Ils luttaient de la sorte quand l’entrepreneur parut à l’entrée du cabinet. Aucun des deux ne le vit. Canterac s’obstinait à vouloir embrasser Hélène et, oubliant ses minauderies de coquette, elle le repoussait avec violence.

—C’est de la déloyauté, dit-elle d’une voix haletante. Je dois être décoiffée. Vous allez abîmer mon chapeau... Restez tranquille! Si vous persistez, je vous quitte.

Mais elle fut enfin réduite à se défendre si énergiquement que Pirovani crut le moment venu d’intervenir et pénétra résolument à l’intérieur du cabinet. L’ingénieur, en l’apercevant, abandonna Hélène et se leva, tandis qu’elle réparait le désordre de sa coiffure et de ses vêtements. Les deux hommes se regardèrent fixement; l’Italien se sentit contraint de prendre la parole.

—Vous êtes bien pressé, dit-il ironiquement, de vous faire payer les frais de la fête.

Canterac fut si étonné d’entendre un simple entrepreneur l’insulter à cet endroit même, dans un parc somptueux né de son esprit, qu’il resta un instant sans pouvoir parler. Puis sa colère d’homme autoritaire éclata, fulgurante et froide.

—De quel droit m’adressez-vous la parole?
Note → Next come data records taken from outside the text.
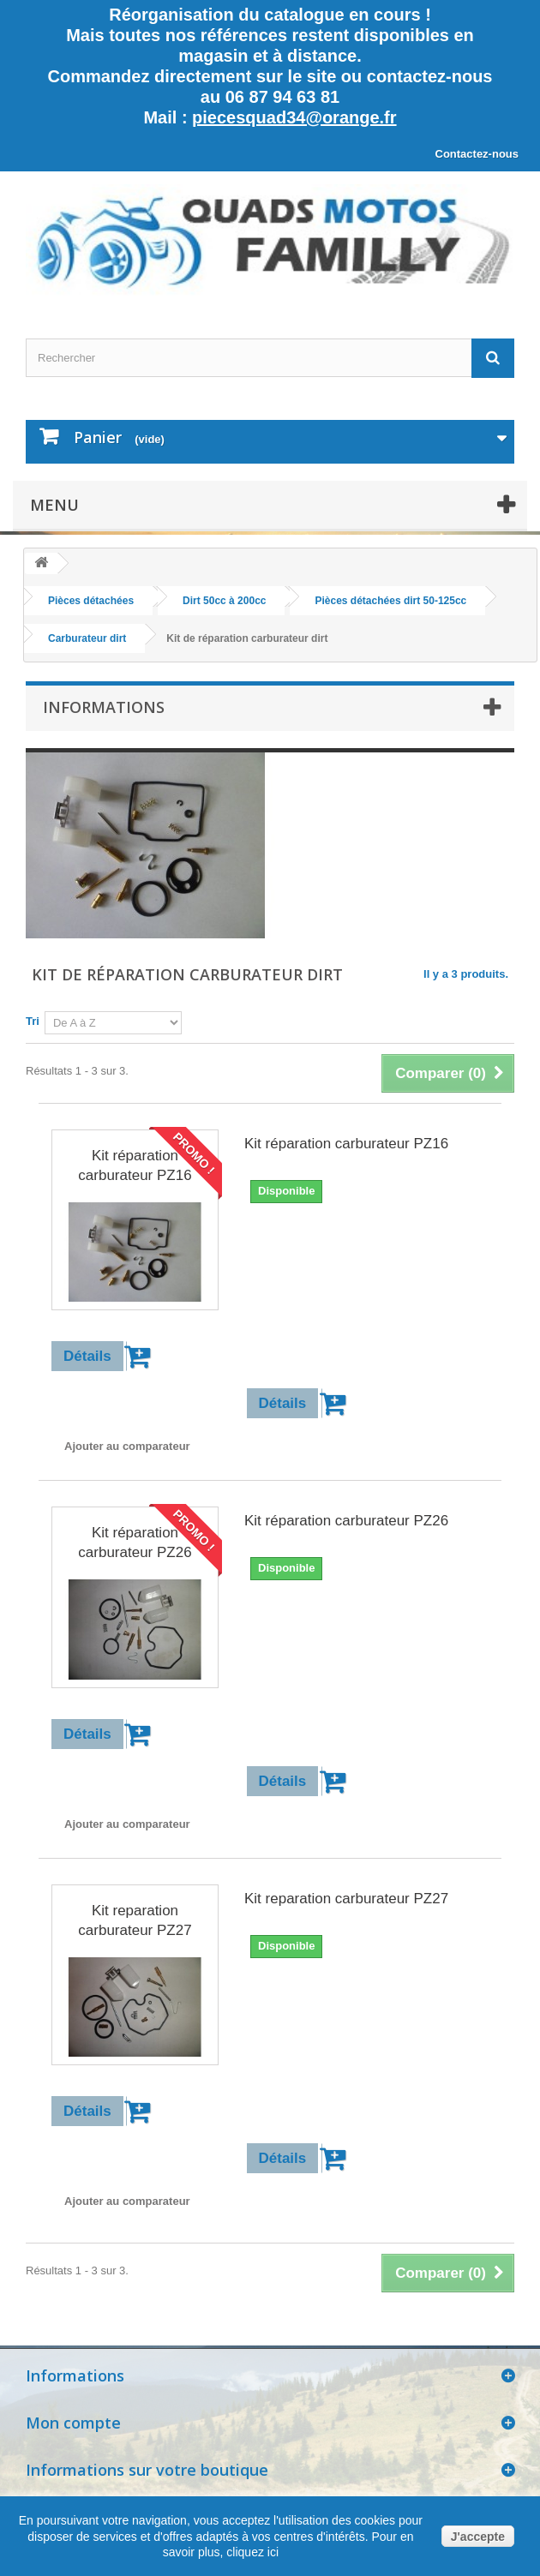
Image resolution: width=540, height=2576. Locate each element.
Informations (104, 707)
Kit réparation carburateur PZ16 (134, 1165)
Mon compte (73, 2422)
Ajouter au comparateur (127, 1446)
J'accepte (478, 2536)
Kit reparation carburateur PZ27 (134, 1920)
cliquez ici (251, 2552)
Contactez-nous (477, 153)
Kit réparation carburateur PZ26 (134, 1543)
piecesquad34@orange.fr (294, 117)
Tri (32, 1021)
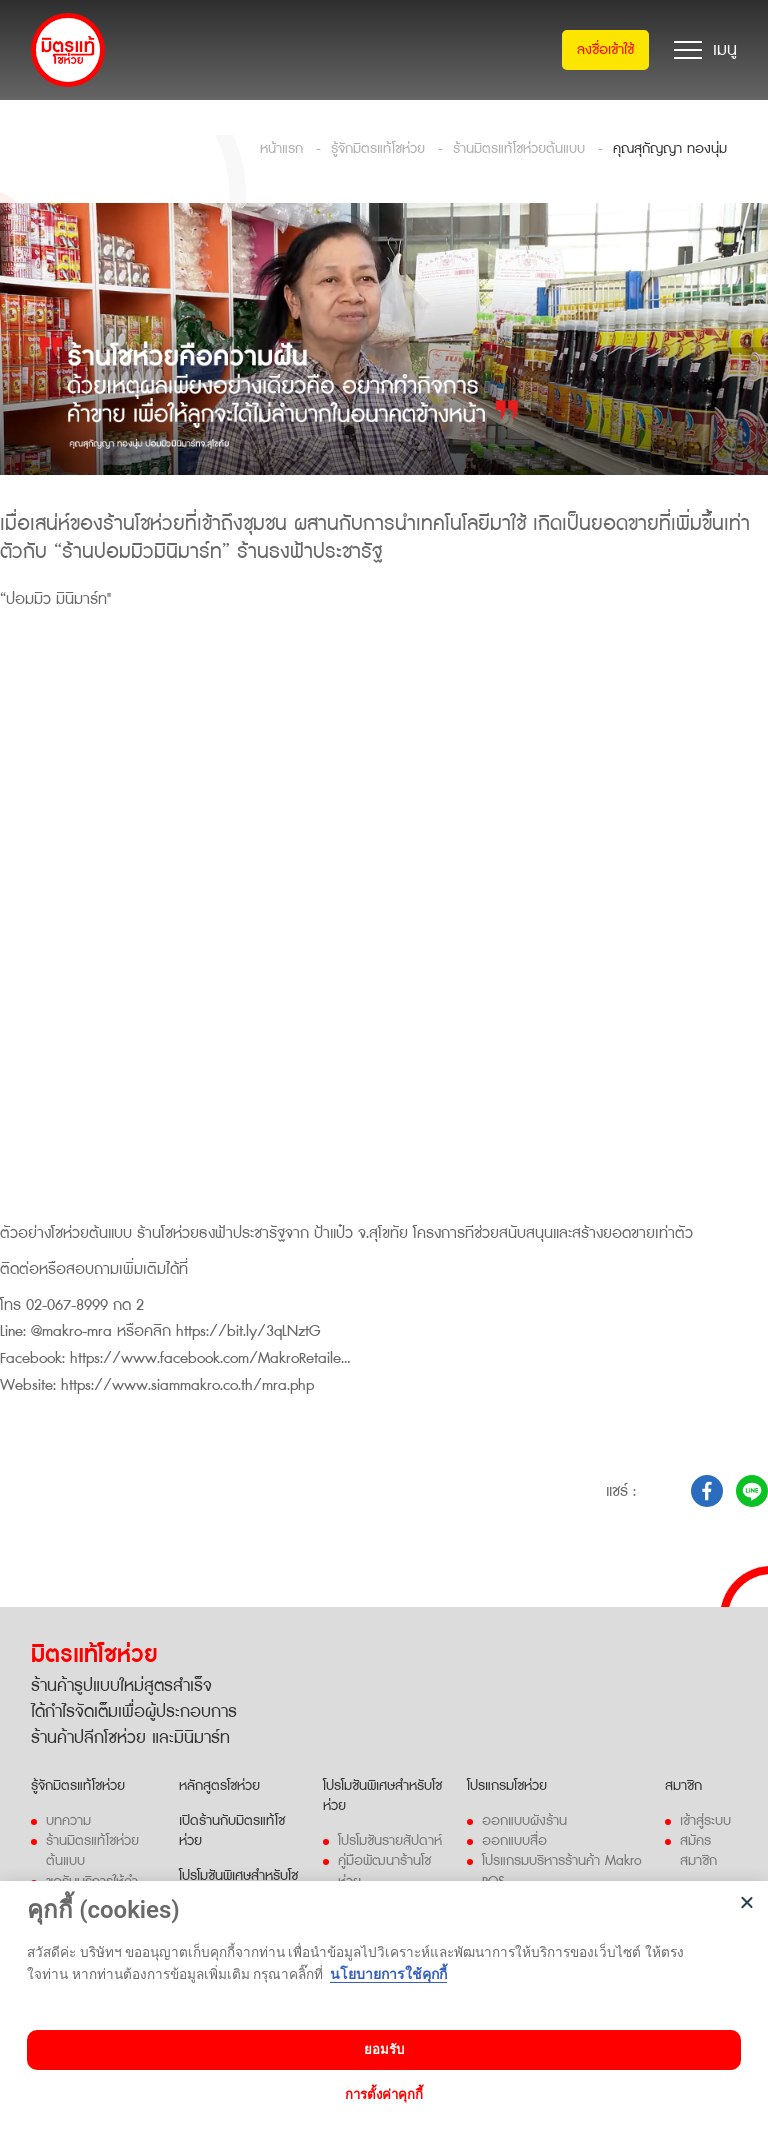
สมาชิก (683, 1783)
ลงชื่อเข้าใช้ (605, 49)
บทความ (68, 1818)
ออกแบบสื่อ (514, 1838)
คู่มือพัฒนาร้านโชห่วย (384, 1868)
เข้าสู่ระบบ (705, 1818)
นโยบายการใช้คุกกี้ (388, 1974)
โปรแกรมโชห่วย (507, 1783)
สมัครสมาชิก (698, 1848)
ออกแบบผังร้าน (524, 1818)
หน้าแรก (281, 148)
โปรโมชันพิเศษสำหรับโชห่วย (382, 1793)
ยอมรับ (384, 2049)
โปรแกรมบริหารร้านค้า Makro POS (562, 1868)
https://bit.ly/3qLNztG (248, 1331)
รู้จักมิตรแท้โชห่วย (378, 148)
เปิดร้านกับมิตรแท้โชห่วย (232, 1828)
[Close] (747, 1902)
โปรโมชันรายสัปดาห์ (390, 1838)
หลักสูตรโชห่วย (219, 1783)
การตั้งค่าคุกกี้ (384, 2094)
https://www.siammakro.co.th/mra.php (187, 1383)
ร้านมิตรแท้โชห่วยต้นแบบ (519, 148)
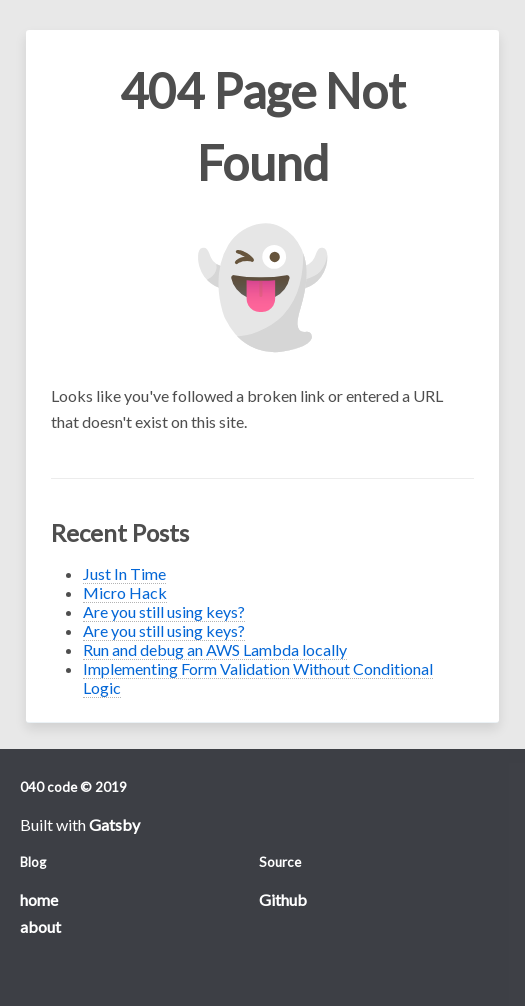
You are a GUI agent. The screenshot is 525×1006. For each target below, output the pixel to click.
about (40, 926)
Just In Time (124, 573)
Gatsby (114, 824)
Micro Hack (125, 592)
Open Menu (54, 51)
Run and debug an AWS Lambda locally (215, 649)
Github (283, 899)
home (39, 899)
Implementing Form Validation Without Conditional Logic (258, 678)
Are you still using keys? (164, 611)
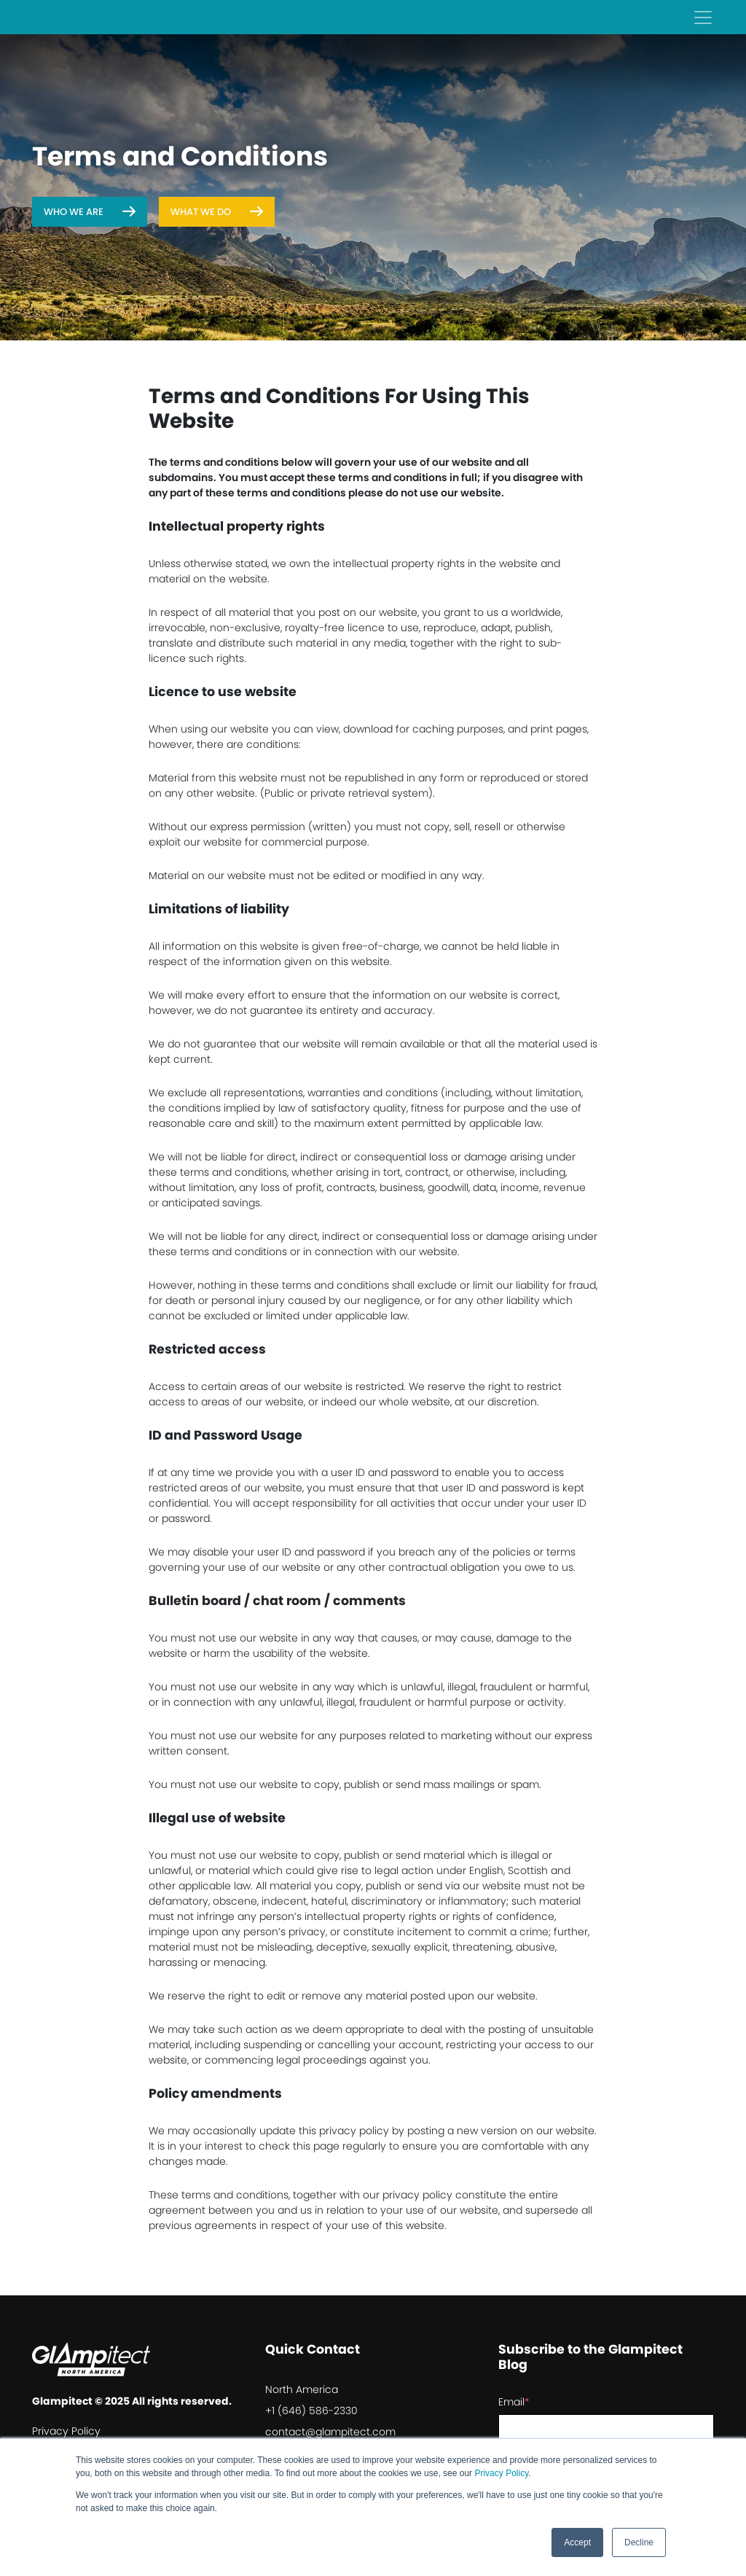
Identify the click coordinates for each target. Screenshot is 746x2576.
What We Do (200, 212)
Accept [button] (577, 2542)
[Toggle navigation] (703, 17)
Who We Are (73, 212)
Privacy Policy (501, 2473)
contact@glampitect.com (330, 2431)
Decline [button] (638, 2542)
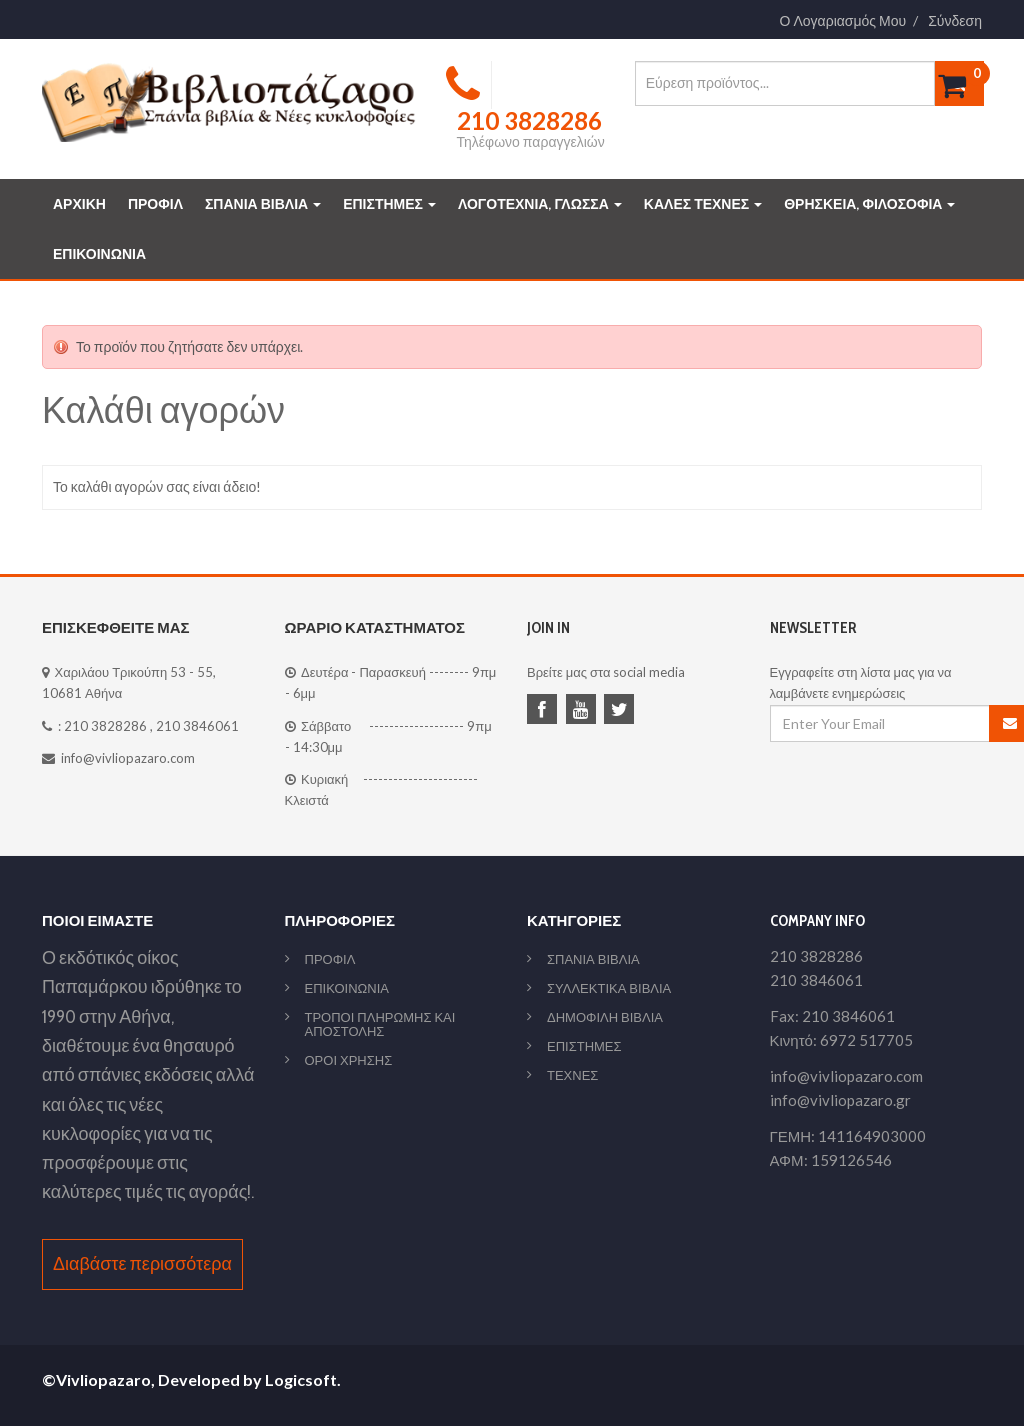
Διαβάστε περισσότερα (142, 1264)
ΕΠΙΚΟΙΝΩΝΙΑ (99, 254)
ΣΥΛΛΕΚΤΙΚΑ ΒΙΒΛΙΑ (609, 988)
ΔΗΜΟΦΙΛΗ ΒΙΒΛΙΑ (605, 1017)
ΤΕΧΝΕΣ (572, 1075)
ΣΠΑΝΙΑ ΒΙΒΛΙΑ (263, 204)
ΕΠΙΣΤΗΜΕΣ (389, 204)
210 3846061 (197, 726)
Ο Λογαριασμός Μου (843, 21)
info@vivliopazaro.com (128, 758)
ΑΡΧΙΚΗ (79, 204)
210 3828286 (105, 726)
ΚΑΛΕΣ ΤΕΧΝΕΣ (703, 204)
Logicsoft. (303, 1379)
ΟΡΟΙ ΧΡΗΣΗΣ (349, 1060)
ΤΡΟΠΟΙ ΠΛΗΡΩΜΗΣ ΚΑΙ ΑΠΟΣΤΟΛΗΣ (380, 1024)
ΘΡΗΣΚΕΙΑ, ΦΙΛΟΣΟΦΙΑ (869, 204)
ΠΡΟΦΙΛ (155, 204)
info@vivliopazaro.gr (840, 1100)
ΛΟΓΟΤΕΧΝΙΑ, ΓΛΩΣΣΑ (540, 204)
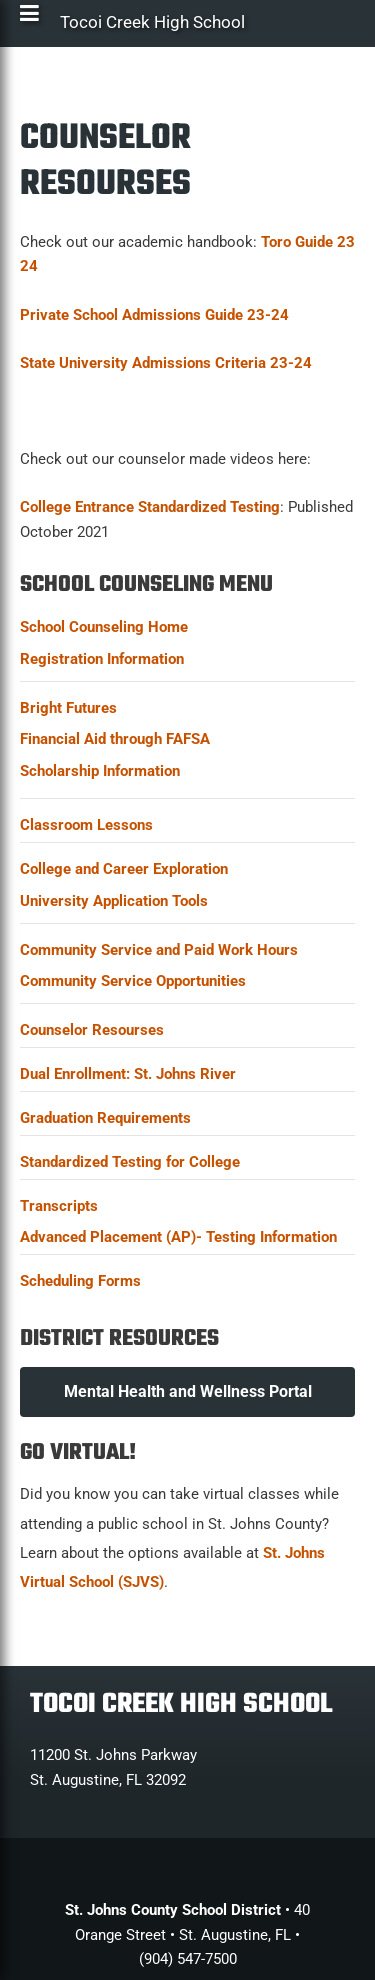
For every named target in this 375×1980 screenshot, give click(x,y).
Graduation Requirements (105, 1118)
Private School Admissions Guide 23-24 (154, 315)
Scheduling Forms (80, 1281)
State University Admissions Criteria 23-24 (166, 363)
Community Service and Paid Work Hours (159, 950)
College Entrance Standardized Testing (150, 507)
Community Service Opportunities (133, 981)
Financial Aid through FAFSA (115, 739)
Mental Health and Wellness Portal (188, 1391)
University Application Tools (114, 901)
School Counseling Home (104, 627)
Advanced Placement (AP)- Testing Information (178, 1237)
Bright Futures (68, 708)
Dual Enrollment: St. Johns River (128, 1074)
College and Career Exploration (124, 869)
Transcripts (59, 1206)
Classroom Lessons (86, 825)
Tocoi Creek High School (152, 27)
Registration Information (102, 659)
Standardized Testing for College (130, 1162)
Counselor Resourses (92, 1030)
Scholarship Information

J’aurais dû m’abstenir d’inviter chez moi un émigrant sans éducation, qui a fait sa fortune on ne sait trop comment.

Furieux d’être ainsi outragé en présence d’Hélène, Pirovani fut pris d’une rage folle. La violence de son tempérament sanguin le poussait à l’action immédiate; pour toute réponse il se jeta sur l’ingénieur et le gifla. Immédiatement les deux hommes s’empoignèrent et se mirent à lutter à bras-le-corps, tandis que la Torrebianca, perdant la tête, poussait des cris d’épouvante.

Les invités accoururent, et les premiers à se présenter furent Robledo et Watson, chacun de leur côté.

L’ingénieur et l’entrepreneur, qui se roulaient sur le sol, étroitement enlacés, avaient en grande partie détruit le sanctuaire de verdure.

Pirovani, plus puissant et plus vigoureux que Canterac, l’étouffait de son poids. La colère lui faisait oublier tout ce qu’il savait d’espagnol et il blasphémait en italien, invoquant la Vierge et la plupart des habitants du ciel. Il priait à grands cris ceux qui tentaient de s’interposer de le laisser manger le foie de son rival. En quelques secondes, il était revenu aux années de sa jeunesse, où il se battait avec ses compagnons de misère dans quelque trattoria du port de Gênes.

En les tiraillant avec énergie et en distribuant quelques bons coups de poing, des hommes de bonne volonté parvinrent à séparer leurs deux chefs. Watson, sans s’occuper des combattants, s’était élancé vers la marquise et s’était placé devant elle comme pour la défendre d’un péril.

Robledo regarda les deux adversaires. Contenus chacun par un groupe d’hommes ils s’insultaient de loin et bavaient des injures, les yeux injectés de sang. Tous deux avaient brusquement oublié l’espagnol et ils bredouillaient les mots les plus sales de leurs langues respectives.

Puis il contempla la marquise de Torrebianca qui, soutenue par Watson, gémissait comme une fillette.

«Il ne manquait plus que ce scandale! se dit-il. J’ai peur que cette femme ne soit bientôt cause de la mort d’un homme.»